Rebecca Fleetwood Hession [00:10:06]:
And again, what's really fascinating is the way that people assess how different they really are. And I feel really bad for the people that are not dog people when I use the word dog. You know, there are cat people out in the world, too, and people just look at them. What do you mean you don't like dogs? And then I watched the person who didn't have the word that everybody else had at the table just shrink back and feel bad for being their unique self, because we all want to be our unique self until we're in a group, and then we want us all to be the same, y'all. It doesn't work that way. It doesn't work that way. And so in order to really enjoy the benefit of being unique down to our fingerprints on purpose, for a purpose, we need a loving appreciation for our differences. And I'm going to constantly reference the episode I recorded last year with Eliza Kingsford that all of our thoughts come from love or fear.

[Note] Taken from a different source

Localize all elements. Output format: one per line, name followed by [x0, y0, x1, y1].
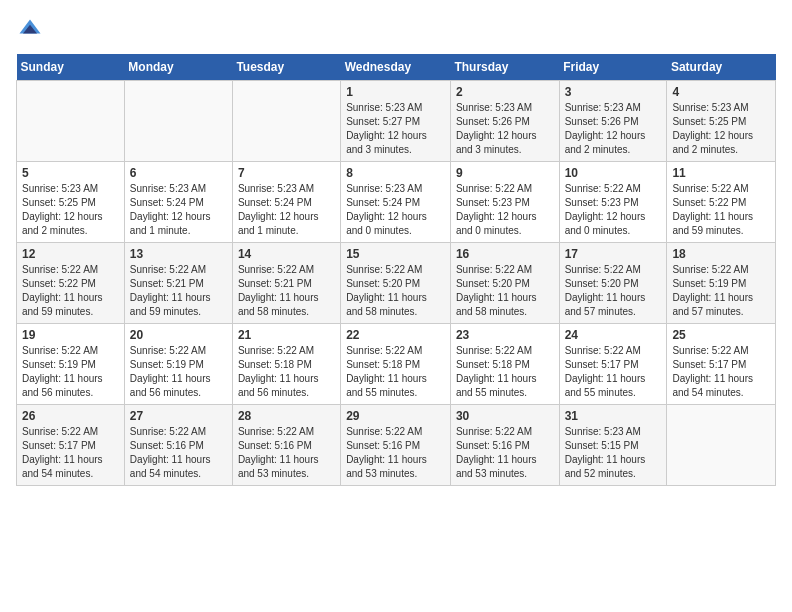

Rebecca Fleetwood Hession [00:11:20]:
And when we come together with others with love, that's a love of their differences, not we're going to love them when they see the world like we do. But unfortunately, what shows up in that exercise a lot of times is a fear of differences in others. And so the more that we can go into this new year with curiosity about the differences in others versus this need for everybody to be similar to us in order for us to feel safe. We're going to have much richer conversations and we're going to have deeper relationships. And I encourage you to spend this year watching and reflecting on how you respond to the differences in others. I mean, my goodness, this past election year was enough to send us all into a tizzy about that, huh? We're all supposed to have different perspectives. And as I give you these reflection questions around connection this week, I wanted to set up that context that we're. If we want to be honored for our uniqueness and our authenticity and we have to honor others, well, we have to.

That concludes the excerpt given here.